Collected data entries
☆ ☆ ☆

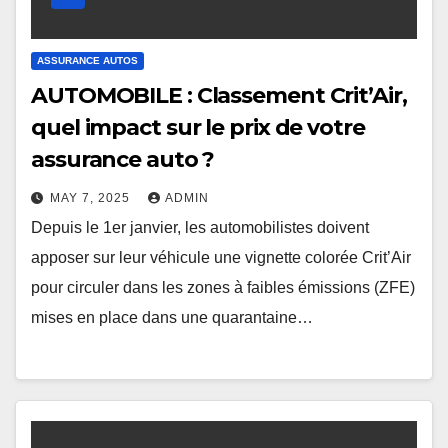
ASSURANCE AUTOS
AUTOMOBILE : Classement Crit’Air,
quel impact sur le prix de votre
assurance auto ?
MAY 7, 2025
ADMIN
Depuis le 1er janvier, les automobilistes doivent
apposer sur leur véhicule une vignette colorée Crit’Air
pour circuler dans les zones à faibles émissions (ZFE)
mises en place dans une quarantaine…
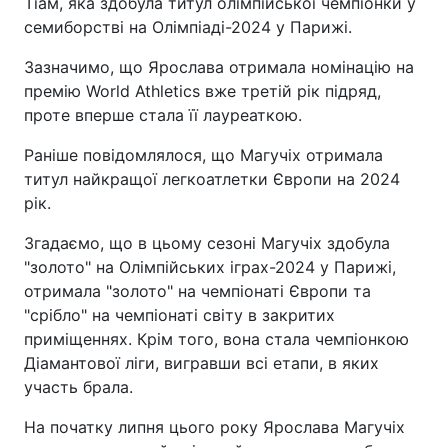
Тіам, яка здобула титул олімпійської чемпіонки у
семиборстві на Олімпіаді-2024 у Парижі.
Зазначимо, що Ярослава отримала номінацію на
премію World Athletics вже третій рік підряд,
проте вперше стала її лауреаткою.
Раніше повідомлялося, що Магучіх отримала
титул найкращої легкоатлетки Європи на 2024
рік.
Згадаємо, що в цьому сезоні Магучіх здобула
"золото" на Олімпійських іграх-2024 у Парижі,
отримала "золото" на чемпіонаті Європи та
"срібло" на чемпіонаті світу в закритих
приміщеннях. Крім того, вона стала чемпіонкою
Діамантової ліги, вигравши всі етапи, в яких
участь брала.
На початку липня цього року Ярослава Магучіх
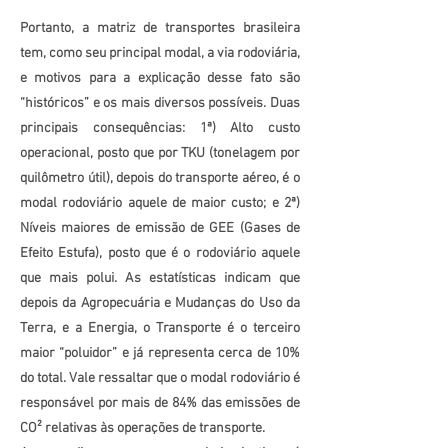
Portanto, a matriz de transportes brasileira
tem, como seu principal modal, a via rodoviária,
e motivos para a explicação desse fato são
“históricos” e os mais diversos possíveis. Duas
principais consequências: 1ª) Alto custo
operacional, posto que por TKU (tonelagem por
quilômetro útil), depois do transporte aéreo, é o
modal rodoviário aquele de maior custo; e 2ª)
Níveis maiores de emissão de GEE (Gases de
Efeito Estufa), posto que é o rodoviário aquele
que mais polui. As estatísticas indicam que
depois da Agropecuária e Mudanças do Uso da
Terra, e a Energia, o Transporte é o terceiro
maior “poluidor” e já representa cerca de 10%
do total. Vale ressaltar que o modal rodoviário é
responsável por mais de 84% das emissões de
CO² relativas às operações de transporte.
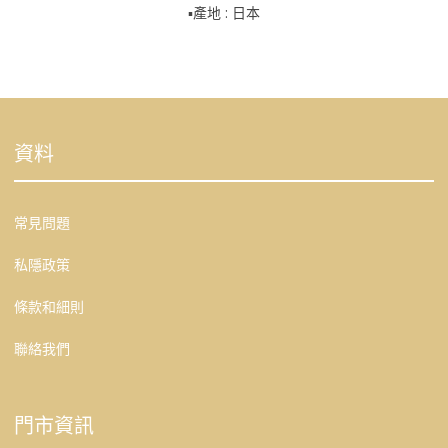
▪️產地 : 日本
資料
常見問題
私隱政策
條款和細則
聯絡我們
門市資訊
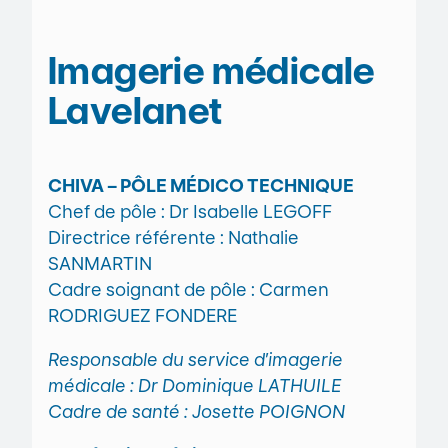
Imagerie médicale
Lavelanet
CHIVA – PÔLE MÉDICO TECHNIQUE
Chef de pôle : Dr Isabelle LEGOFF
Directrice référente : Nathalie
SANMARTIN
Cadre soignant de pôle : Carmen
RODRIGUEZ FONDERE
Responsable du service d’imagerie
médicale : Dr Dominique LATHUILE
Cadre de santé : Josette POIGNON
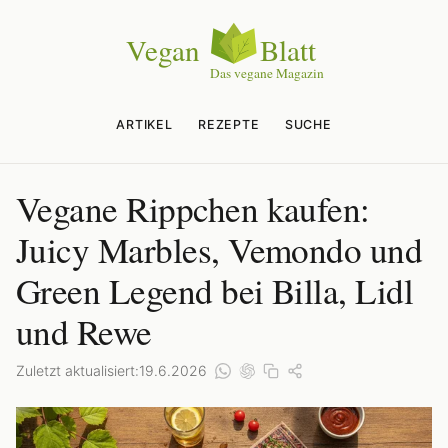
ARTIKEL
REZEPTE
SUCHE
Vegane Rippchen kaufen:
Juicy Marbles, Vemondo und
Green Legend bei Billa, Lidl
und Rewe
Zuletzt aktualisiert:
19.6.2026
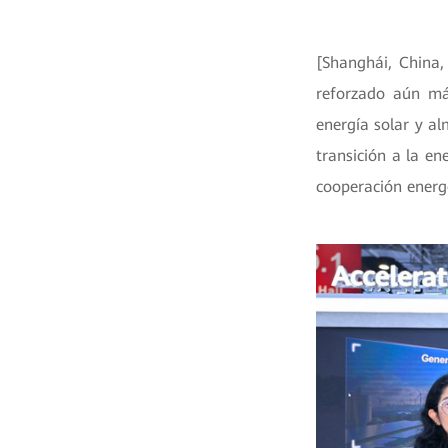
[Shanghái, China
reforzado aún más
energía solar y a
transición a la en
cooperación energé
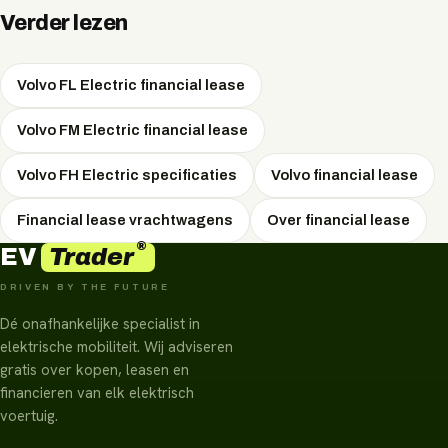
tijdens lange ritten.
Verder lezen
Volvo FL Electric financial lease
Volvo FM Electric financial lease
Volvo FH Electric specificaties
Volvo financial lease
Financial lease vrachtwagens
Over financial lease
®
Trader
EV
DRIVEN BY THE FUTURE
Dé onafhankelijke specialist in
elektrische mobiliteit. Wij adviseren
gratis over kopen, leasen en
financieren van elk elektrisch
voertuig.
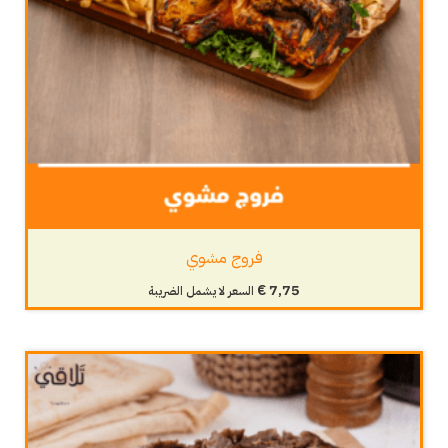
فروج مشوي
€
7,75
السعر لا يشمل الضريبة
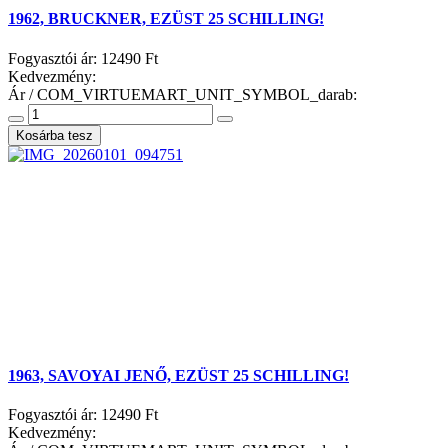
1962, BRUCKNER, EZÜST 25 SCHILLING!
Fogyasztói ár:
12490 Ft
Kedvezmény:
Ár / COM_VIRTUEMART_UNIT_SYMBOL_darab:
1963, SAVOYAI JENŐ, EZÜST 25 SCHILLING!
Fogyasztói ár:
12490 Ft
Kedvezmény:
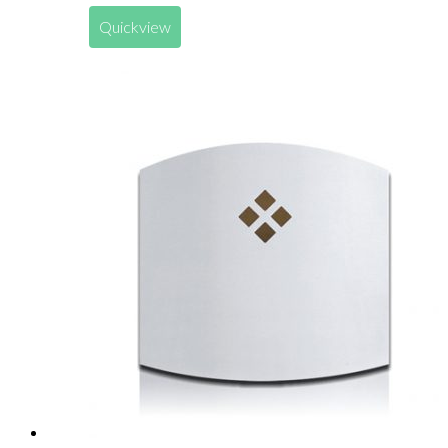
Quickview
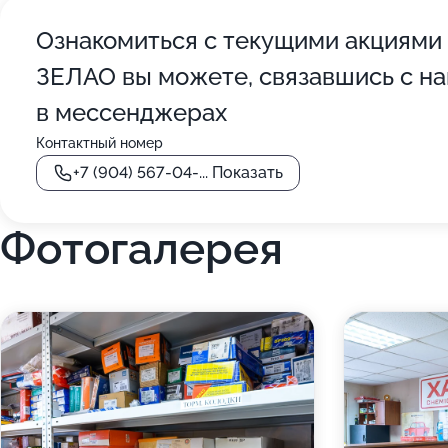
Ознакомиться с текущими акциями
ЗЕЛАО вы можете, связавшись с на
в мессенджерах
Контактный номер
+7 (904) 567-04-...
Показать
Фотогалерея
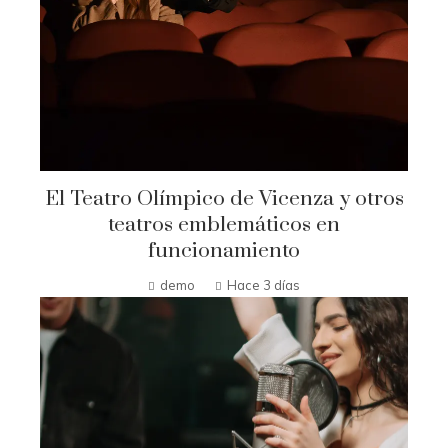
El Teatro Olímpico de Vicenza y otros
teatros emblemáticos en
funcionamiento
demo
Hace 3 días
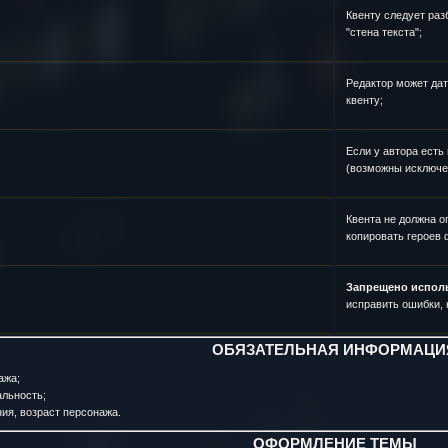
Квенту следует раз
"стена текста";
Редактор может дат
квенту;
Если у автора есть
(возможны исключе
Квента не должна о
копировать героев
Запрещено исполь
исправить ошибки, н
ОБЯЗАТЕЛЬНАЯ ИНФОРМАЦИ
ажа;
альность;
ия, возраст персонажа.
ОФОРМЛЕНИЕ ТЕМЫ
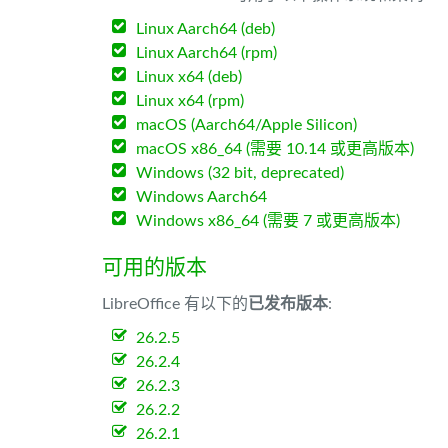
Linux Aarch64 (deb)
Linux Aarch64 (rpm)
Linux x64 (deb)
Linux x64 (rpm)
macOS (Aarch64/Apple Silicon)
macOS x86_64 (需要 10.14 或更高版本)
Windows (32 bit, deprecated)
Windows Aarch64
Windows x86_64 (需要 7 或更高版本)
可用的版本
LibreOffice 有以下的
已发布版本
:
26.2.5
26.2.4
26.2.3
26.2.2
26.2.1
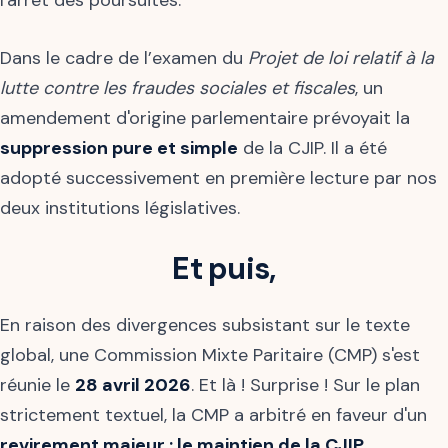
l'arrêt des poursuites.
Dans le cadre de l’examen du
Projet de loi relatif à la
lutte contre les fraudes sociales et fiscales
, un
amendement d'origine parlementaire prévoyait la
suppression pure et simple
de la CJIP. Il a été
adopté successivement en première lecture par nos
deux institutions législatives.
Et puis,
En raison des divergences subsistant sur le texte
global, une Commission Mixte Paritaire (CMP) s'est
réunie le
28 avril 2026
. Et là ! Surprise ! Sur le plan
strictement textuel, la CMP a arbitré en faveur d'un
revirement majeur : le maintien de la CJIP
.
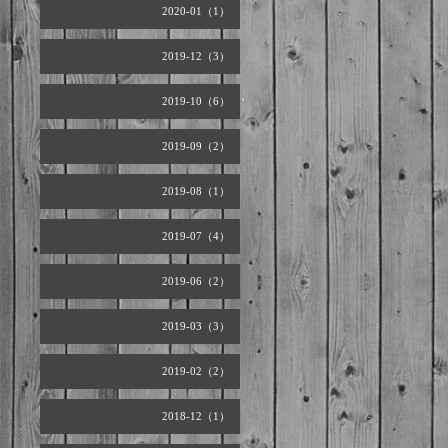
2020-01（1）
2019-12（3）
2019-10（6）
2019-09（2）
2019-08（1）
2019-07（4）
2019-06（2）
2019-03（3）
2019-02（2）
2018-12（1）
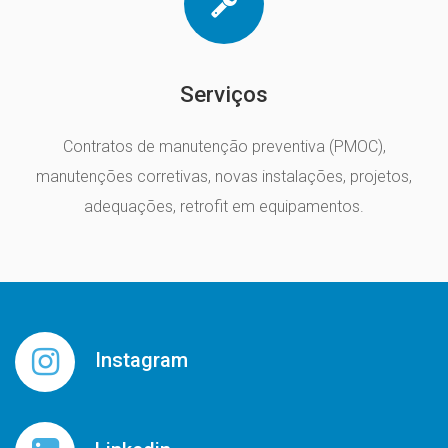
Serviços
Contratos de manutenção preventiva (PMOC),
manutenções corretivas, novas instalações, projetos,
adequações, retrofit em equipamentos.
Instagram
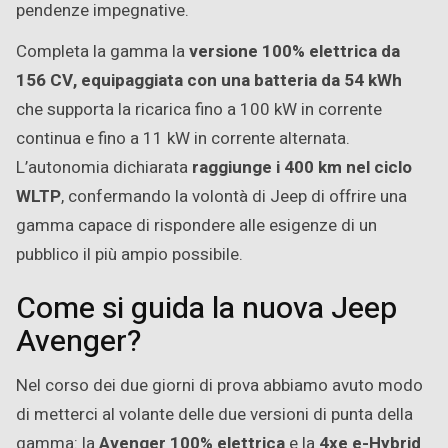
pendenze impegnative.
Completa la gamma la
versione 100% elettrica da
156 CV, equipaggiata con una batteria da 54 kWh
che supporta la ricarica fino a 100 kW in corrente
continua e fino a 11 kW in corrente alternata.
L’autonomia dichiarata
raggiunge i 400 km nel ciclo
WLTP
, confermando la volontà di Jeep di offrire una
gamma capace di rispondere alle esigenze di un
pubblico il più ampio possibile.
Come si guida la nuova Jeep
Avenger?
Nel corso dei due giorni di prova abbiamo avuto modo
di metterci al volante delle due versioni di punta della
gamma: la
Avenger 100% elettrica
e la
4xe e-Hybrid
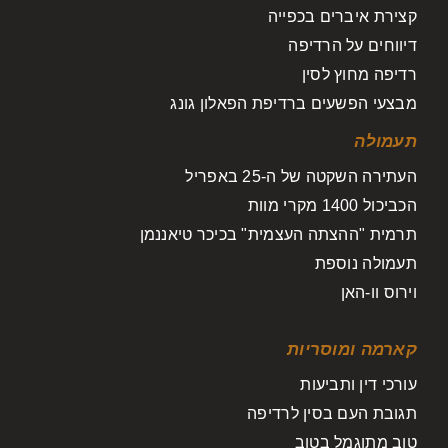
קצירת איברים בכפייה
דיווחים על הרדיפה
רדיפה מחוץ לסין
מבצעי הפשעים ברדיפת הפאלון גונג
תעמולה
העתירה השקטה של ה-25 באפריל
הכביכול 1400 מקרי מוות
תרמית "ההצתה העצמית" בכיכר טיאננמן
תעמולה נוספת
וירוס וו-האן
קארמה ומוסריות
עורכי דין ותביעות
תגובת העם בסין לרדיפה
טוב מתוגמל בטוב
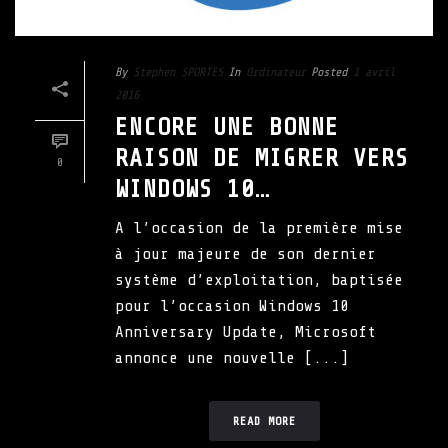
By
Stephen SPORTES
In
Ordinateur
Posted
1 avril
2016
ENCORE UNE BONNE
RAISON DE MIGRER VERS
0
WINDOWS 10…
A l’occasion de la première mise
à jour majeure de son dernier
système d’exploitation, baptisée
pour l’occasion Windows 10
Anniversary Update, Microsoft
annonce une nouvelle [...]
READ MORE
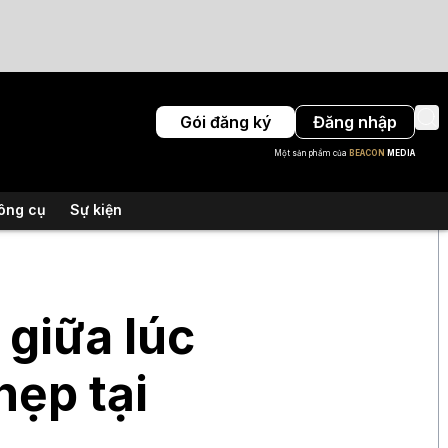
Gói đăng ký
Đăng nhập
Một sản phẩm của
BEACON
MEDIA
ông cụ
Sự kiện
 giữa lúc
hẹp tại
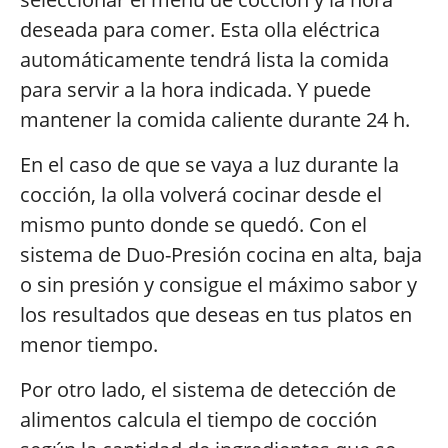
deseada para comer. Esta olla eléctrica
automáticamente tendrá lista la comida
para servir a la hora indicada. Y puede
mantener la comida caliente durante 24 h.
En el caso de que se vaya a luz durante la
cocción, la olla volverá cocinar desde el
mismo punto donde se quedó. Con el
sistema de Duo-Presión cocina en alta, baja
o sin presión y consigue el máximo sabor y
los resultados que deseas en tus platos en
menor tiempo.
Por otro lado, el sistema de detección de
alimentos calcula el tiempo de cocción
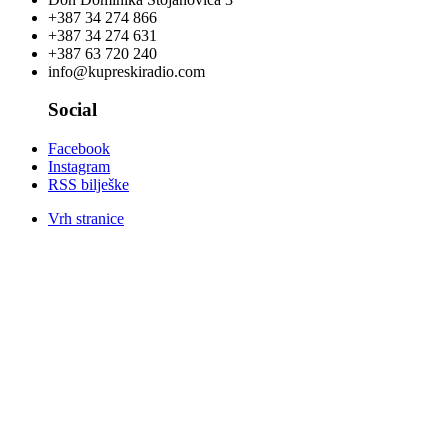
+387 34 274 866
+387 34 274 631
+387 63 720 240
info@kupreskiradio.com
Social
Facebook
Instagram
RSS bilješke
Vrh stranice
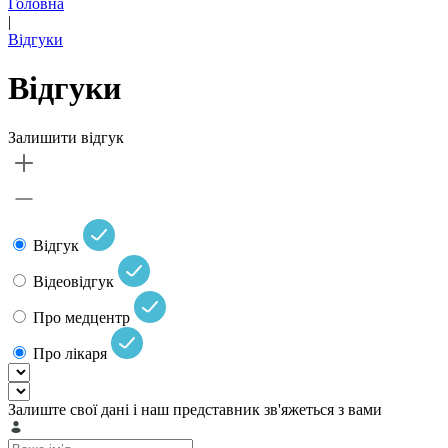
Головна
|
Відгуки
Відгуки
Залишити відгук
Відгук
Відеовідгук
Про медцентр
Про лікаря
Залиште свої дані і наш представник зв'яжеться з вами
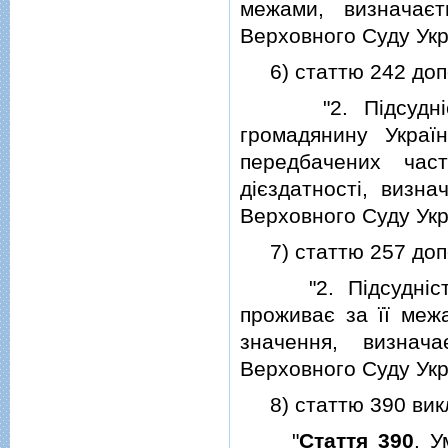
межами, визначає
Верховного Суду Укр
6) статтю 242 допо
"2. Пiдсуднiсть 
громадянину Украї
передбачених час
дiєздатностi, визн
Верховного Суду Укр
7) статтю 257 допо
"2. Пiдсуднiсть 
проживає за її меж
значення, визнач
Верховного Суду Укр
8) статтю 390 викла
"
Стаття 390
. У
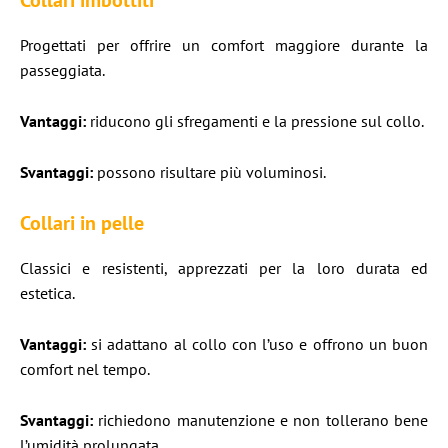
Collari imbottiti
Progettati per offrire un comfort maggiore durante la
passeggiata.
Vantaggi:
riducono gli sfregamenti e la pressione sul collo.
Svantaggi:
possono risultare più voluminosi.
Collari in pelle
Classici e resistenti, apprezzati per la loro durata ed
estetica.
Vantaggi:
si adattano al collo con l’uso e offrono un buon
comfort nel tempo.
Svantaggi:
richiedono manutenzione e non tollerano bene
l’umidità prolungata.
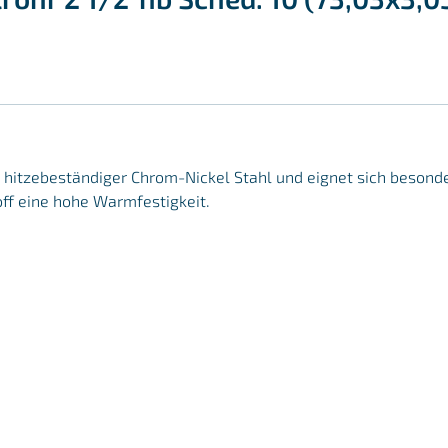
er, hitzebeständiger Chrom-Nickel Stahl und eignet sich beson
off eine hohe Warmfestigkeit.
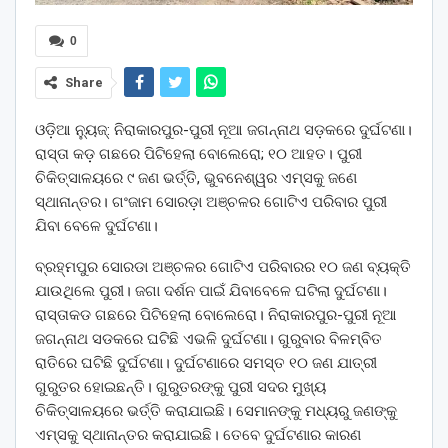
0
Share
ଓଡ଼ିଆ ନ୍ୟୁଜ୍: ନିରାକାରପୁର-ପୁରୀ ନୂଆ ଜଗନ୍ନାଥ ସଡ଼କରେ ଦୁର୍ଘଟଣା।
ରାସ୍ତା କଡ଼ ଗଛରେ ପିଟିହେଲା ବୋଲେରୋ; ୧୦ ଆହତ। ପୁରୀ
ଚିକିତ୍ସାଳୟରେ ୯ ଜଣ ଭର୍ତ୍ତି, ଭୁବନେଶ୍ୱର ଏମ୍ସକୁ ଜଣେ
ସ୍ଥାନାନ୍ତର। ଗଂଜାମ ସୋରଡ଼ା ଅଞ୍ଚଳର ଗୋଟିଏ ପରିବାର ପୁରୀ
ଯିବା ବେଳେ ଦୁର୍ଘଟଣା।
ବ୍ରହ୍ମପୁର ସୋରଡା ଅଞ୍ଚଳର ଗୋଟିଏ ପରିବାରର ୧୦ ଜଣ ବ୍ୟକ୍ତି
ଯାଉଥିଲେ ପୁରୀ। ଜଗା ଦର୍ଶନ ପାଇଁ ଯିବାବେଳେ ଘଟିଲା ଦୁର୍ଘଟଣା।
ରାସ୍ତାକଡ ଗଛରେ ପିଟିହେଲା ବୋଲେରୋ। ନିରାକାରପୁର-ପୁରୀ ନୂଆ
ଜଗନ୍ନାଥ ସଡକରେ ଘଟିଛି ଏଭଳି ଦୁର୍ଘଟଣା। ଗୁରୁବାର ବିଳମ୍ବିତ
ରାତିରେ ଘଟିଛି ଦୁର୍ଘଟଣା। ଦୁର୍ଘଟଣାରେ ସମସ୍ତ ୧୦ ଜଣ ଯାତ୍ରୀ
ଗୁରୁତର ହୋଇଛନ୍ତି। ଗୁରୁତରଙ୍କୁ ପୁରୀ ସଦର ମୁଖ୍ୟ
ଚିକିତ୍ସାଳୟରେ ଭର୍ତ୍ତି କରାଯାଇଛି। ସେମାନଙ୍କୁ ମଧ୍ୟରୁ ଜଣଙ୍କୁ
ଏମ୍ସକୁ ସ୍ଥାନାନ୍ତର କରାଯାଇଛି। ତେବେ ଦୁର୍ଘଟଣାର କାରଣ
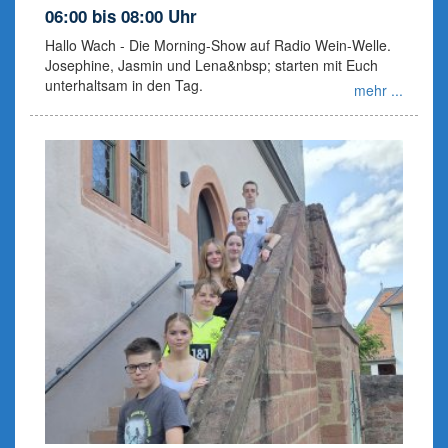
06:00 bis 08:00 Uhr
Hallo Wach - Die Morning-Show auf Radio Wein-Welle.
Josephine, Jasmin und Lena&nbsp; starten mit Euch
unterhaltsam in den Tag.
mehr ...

☆ ☆ ☆

#### [To do]
Of the records above, print only the lines from the one containing "riducono gli sfregamenti" through the one containing "ରାସ୍ତାକଡ ଗଛରେ ପିଟିହେଲା", inclusive and unaltered, leaving out pictures.

#### [The answer]
riducono gli sfregamenti e la pressione sul collo.
Svantaggi:
possono risultare più voluminosi.
Collari in pelle
Classici e resistenti, apprezzati per la loro durata ed
estetica.
Vantaggi:
si adattano al collo con l’uso e offrono un buon
comfort nel tempo.
Svantaggi:
richiedono manutenzione e non tollerano bene
l’umidità prolungata.
er, hitzebeständiger Chrom-Nickel Stahl und eignet sich beson
off eine hohe Warmfestigkeit.
0
Share
ଓଡ଼ିଆ ନ୍ୟୁଜ୍: ନିରାକାରପୁର-ପୁରୀ ନୂଆ ଜଗନ୍ନାଥ ସଡ଼କରେ ଦୁର୍ଘଟଣା।
ରାସ୍ତା କଡ଼ ଗଛରେ ପିଟିହେଲା ବୋଲେରୋ; ୧୦ ଆହତ। ପୁରୀ
ଚିକିତ୍ସାଳୟରେ ୯ ଜଣ ଭର୍ତ୍ତି, ଭୁବନେଶ୍ୱର ଏମ୍ସକୁ ଜଣେ
ସ୍ଥାନାନ୍ତର। ଗଂଜାମ ସୋରଡ଼ା ଅଞ୍ଚଳର ଗୋଟିଏ ପରିବାର ପୁରୀ
ଯିବା ବେଳେ ଦୁର୍ଘଟଣା।
ବ୍ରହ୍ମପୁର ସୋରଡା ଅଞ୍ଚଳର ଗୋଟିଏ ପରିବାରର ୧୦ ଜଣ ବ୍ୟକ୍ତି
ଯାଉଥିଲେ ପୁରୀ। ଜଗା ଦର୍ଶନ ପାଇଁ ଯିବାବେଳେ ଘଟିଲା ଦୁର୍ଘଟଣା।
ରାସ୍ତାକଡ ଗଛରେ ପିଟିହେଲା ବୋଲେରୋ। ନିରାକାରପୁର-ପୁରୀ ନୂଆ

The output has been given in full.